New peer-reviewed research published in the Journal of Cardiac Failure offers promising real-world evidence on long-term survival after cardiac contractility modulation (CCM), a device-based therapy for patients with symptomatic heart failure who are not candidates for cardiac resynchronization therapy (CRT).
The study, led by Impulse Dynamics in collaboration with researchers at Saint Luke’s Mid America Heart Institute and the Cardiovascular Research Foundation, used electronic health record (EHR) data from Truveta to evaluate long-term survival outcomes after CCM implantation and to validate the use of real-world data for studying device therapies over time.
Addressing an evidence gap
CCM has been shown in randomized trials to improve exercise capacity and quality of life in patients with New York Heart Association (NYHA) class III heart failure with reduced ejection fraction. Despite these benefits, long-term survival outcomes after CCM therapy have remained less characterized.
This new analysis sought to address that gap by evaluating long-term survival after CCM implantation using a large, longitudinal real-world dataset.

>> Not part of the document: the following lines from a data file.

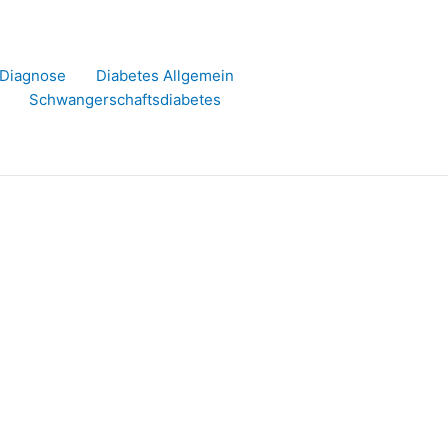
r Diagnose
Diabetes Allgemein
Schwangerschaftsdiabetes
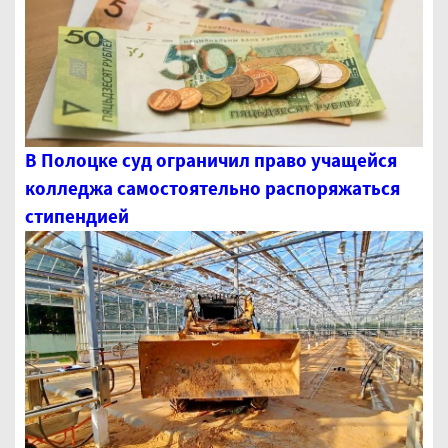
В Полоцке суд ограничил право учащейся
колледжа самостоятельно распоряжаться
стипендией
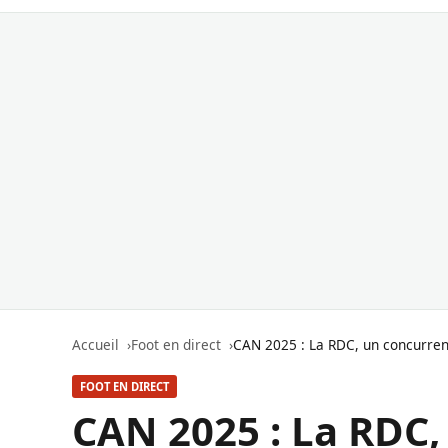
Accueil
Foot en direct
CAN 2025 : La RDC, un concurre
FOOT EN DIRECT
CAN 2025 : La RDC,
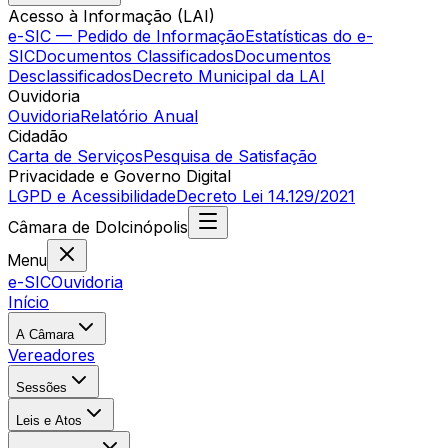
Acesso à Informação (LAI)
e-SIC — Pedido de Informação
Estatísticas do e-
SIC
Documentos Classificados
Documentos
Desclassificados
Decreto Municipal da LAI
Ouvidoria
Ouvidoria
Relatório Anual
Cidadão
Carta de Serviços
Pesquisa de Satisfação
Privacidade e Governo Digital
LGPD e Acessibilidade
Decreto Lei 14.129/2021
Câmara
de
Dolcinópolis
Menu
e-SIC
Ouvidoria
Início
A Câmara
Vereadores
Sessões
Leis e Atos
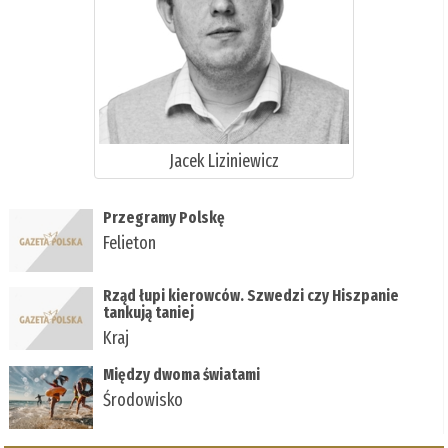
Jacek Liziniewicz
Przegramy Polskę
Felieton
Rząd łupi kierowców. Szwedzi czy Hiszpanie
tankują taniej
Kraj
Między dwoma światami
Środowisko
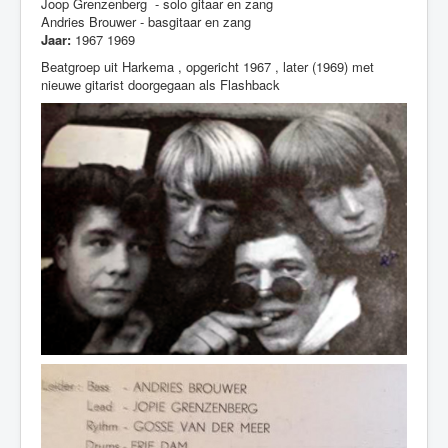
Joop Grenzenberg - solo gitaar en zang
Nieuws
Andries Brouwer - basgitaar en zang
Jaar:
1967 1969
Beatgroep uit Harkema , opgericht 1967 , later (1969) met
nieuwe gitarist doorgegaan als Flashback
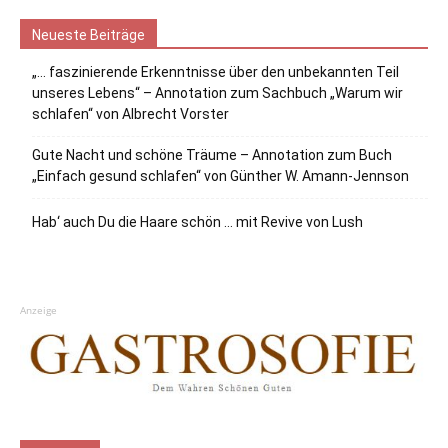
Neueste Beiträge
„… faszinierende Erkenntnisse über den unbekannten Teil
unseres Lebens“ – Annotation zum Sachbuch „Warum wir
schlafen“ von Albrecht Vorster
Gute Nacht und schöne Träume – Annotation zum Buch
„Einfach gesund schlafen“ von Günther W. Amann-Jennson
Hab‘ auch Du die Haare schön … mit Revive von Lush
Anzeige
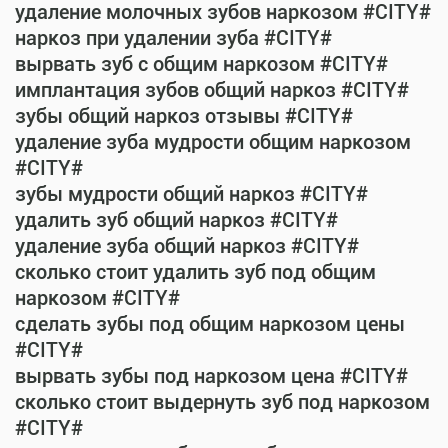
удаление молочных зубов наркозом #CITY#
наркоз при удалении зуба #CITY#
вырвать зуб с общим наркозом #CITY#
имплантация зубов общий наркоз #CITY#
зубы общий наркоз отзывы #CITY#
удаление зуба мудрости общим наркозом
#CITY#
зубы мудрости общий наркоз #CITY#
удалить зуб общий наркоз #CITY#
удаление зуба общий наркоз #CITY#
сколько стоит удалить зуб под общим
наркозом #CITY#
сделать зубы под общим наркозом цены
#CITY#
вырвать зубы под наркозом цена #CITY#
сколько стоит выдернуть зуб под наркозом
#CITY#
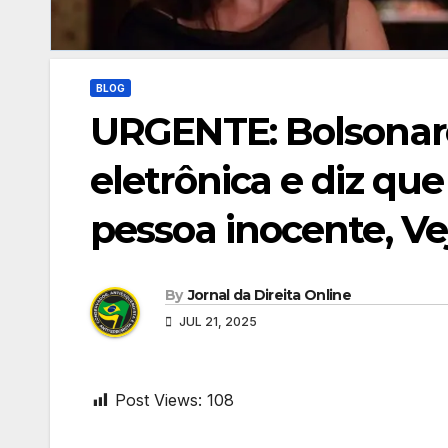
BLOG
URGENTE: Bolsonaro
eletrônica e diz q
pessoa inocente, Ve
By
Jornal da Direita Online
JUL 21, 2025
Post Views:
108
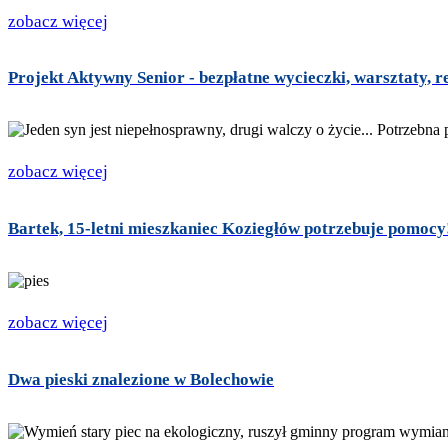
zobacz więcej
Projekt Aktywny Senior - bezpłatne wycieczki, warsztaty, r
zobacz więcej
Bartek, 15-letni mieszkaniec Koziegłów potrzebuje pomocy
zobacz więcej
Dwa pieski znalezione w Bolechowie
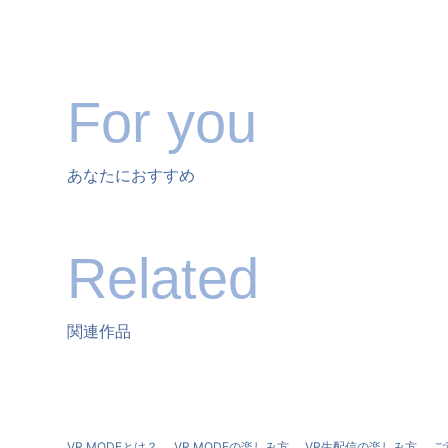
For you
あなたにおすすめ
Related
関連作品
VR MODEとは？
VR MODEの楽しみ方
VR生配信の楽しみ方
ご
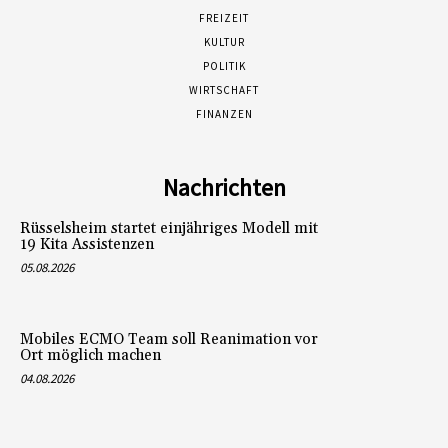
POLITIK
WIRTSCHAFT
FINANZEN
Nachrichten
Rüsselsheim startet einjähriges Modell mit
19 Kita Assistenzen
05.08.2026
Mobiles ECMO Team soll Reanimation vor
Ort möglich machen
04.08.2026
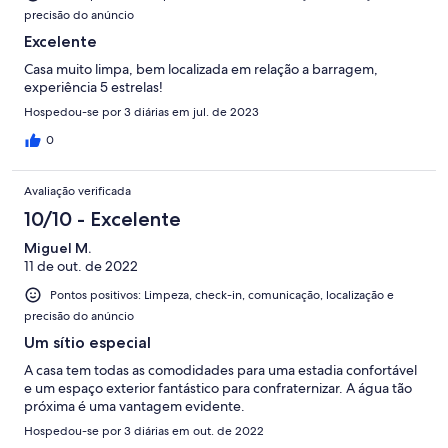
precisão do anúncio
Excelente
Casa muito limpa, bem localizada em relação a barragem,
experiência 5 estrelas!
Hospedou-se por 3 diárias em jul. de 2023
0
Avaliação verificada
10/10 - Excelente
Miguel M.
11 de out. de 2022
Pontos positivos: Limpeza, check-in, comunicação, localização e
precisão do anúncio
Um sítio especial
A casa tem todas as comodidades para uma estadia confortável
e um espaço exterior fantástico para confraternizar. A água tão
próxima é uma vantagem evidente.
Hospedou-se por 3 diárias em out. de 2022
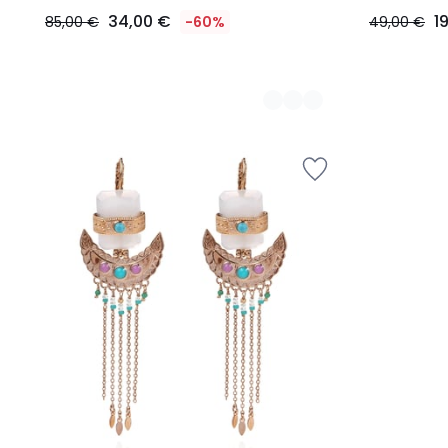
34,00 €
1
85,00 €
-60%
49,00 €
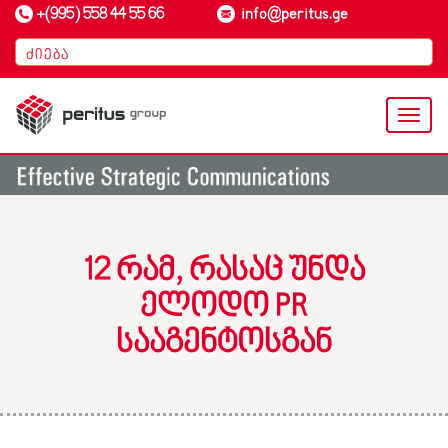
+(995) 558 44 55 66
info@peritus.ge
Toggl
naviga
12 ᲠᲐᲛ, ᲠᲐᲡᲐᲪ ᲣᲜᲓᲐ
ᲔᲚᲝᲓᲝ PR
ᲡᲐᲐᲒᲔᲜᲢᲝᲡᲒᲐᲜ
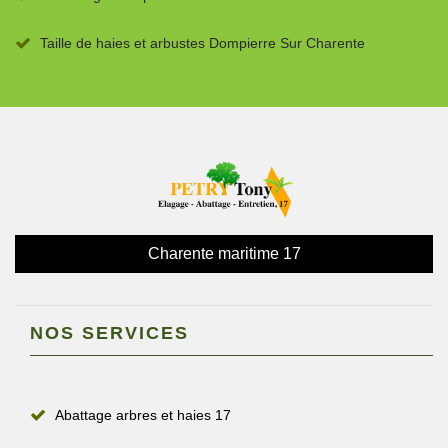
Taille de haies et arbustes Dompierre Sur Charente
Charente maritime 17
NOS SERVICES
Abattage arbres et haies 17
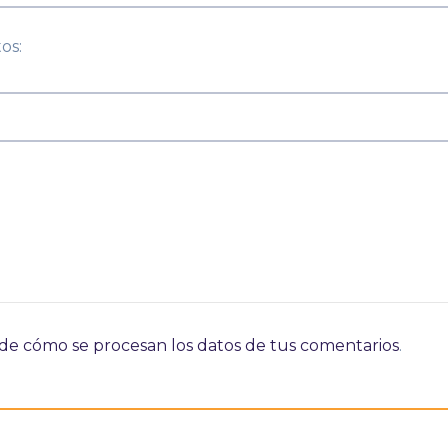
os:
e cómo se procesan los datos de tus comentarios
.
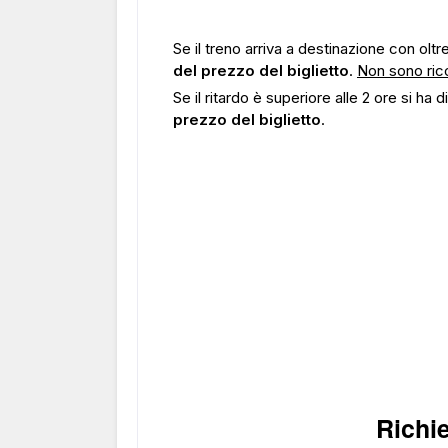
Se il treno arriva a destinazione con oltre 
del prezzo del biglietto
.
Non sono rico
Se il ritardo è superiore alle 2 ore si ha
prezzo del biglietto
.
Richie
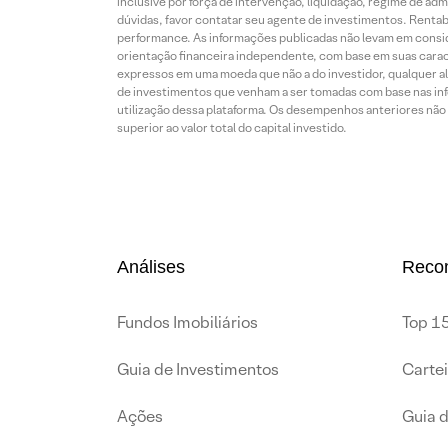
inclusive por força de intervenção, liquidação, regime de adm
dúvidas, favor contatar seu agente de investimentos. Rentabil
performance. As informações publicadas não levam em conside
orientação financeira independente, com base em suas carac
expressos em uma moeda que não a do investidor, qualquer al
de investimentos que venham a ser tomadas com base nas info
utilização dessa plataforma. Os desempenhos anteriores não 
superior ao valor total do capital investido.
Análises
Reco
Fundos Imobiliários
Top 15
Guia de Investimentos
Carte
Ações
Guia 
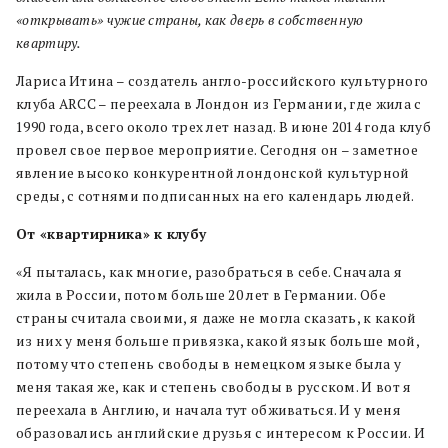
«открывать» чужие страны, как дверь в собственную
квартиру.
Лариса Итина – создатель англо-российского культурного
клуба ARCC – переехала в Лондон из Германии, где жила с
1990 года, всего около трех лет назад. В июне 2014 года клуб
провел свое первое мероприятие. Сегодня он – заметное
явление высоко конкурентной лондонской культурной
среды, с сотнями подписанных на его календарь людей.
От «квартирника» к клубу
«Я пыталась, как многие, разобраться в себе. Сначала я
жила в России, потом больше 20 лет в Германии. Обе
страны считала своими, я даже не могла сказать, к какой
из них у меня больше привязка, какой язык больше мой,
потому что степень свободы в немецком языке была у
меня такая же, как и степень свободы в русском. И вот я
переехала в Англию, и начала тут обживаться. И у меня
образовались английские друзья с интересом к России. И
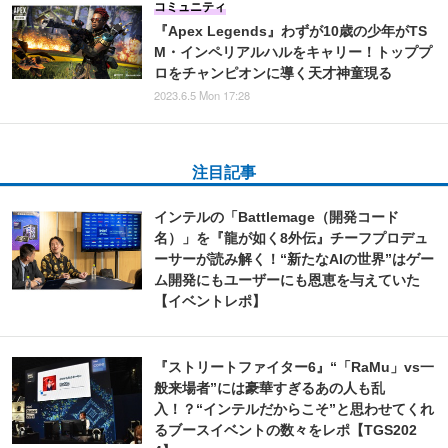
コミュニティ
『Apex Legends』わずが10歳の少年がTS
M・インペリアルハルをキャリー！トッププ
ロをチャンピオンに導く天才神童現る
2023.6.5 Mon 17:28
注目記事
インテルの「Battlemage（開発コード
名）」を『龍が如く8外伝』チーフプロデュ
ーサーが読み解く！“新たなAIの世界”はゲー
ム開発にもユーザーにも恩恵を与えていた
【イベントレポ】
『ストリートファイター6』“「RaMu」vs一
般来場者”には豪華すぎるあの人も乱
入！？“インテルだからこそ”と思わせてくれ
るブースイベントの数々をレポ【TGS202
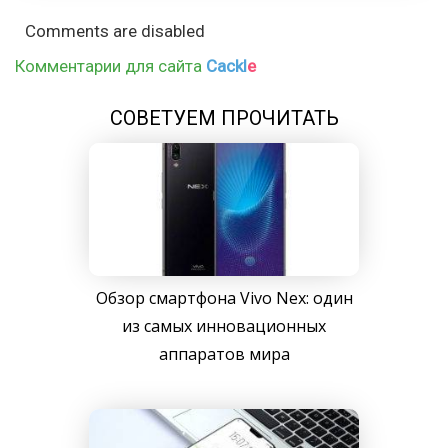
Comments are disabled
Комментарии для сайта
Cackl
e
СОВЕТУЕМ ПРОЧИТАТЬ
Обзор смартфона Vivo Nex: один
из самых инновационных
аппаратов мира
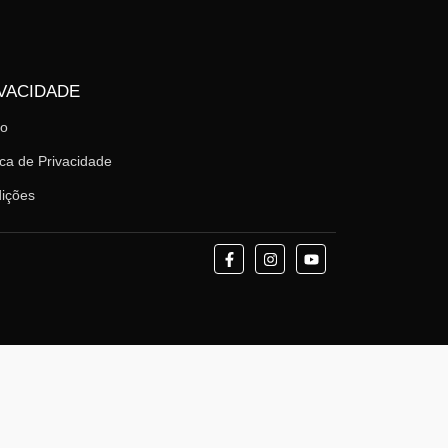
VACIDADE
mo
ica de Privacidade
ições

As part of the study design, they first looked at survival among patients who received CRT during the same period and compared those results with outcomes reported in the landmark CARE-HF randomized trial.
Alignment between real-world CRT survival and CARE-HF results supported using this approach to evaluate long-term outcomes in patients treated with CCM.
What the data show
Over the study period (January 2016 – December 2024), investigators identified 503 patients who received CCM therapy and examined all-cause mortality over approximately 1,000 days of follow-up using Kaplan–Meier survival estimates.
Key findings include:
- Survival after CCM implantation: Estimated survival at 1,000 days was 76.9%.
- Results within the FDA-approved CCM population: Among patients with baseline left ventricular ejection fraction (LVEF) within the FDA–approved range for CCM use (25%–45%), estimated survival at 1,000 days was similar to that observed in the overall CCM cohort.
- Consistency with prior CCM registry findings: Survival outcomes observed in this analysis were consistent with those reported in prior CCM registry studies over similar follow-up periods.
Together, these findings provide real-world context for long-term survival after CCM therapy and show how longitudinal EHR data can be used to study device outcomes over time.
Why it matters
Long-term survival is an important consideration when evaluating device-based therapies for heart failure, particularly for patients who are not candidates for established options such as CRT. By examining outcomes in routine clinical practice, this study adds real-world context to the existing evidence on cardiac contractility modulation.
The results show that survival after CCM implantation observed in real-world care aligns with prior registry data and that real-world analyses can reproduce benchmark outcomes for CRT. Together, these findings highlight how longitudinal data can support the study of device therapies over extended follow-up periods and across broader patient populations.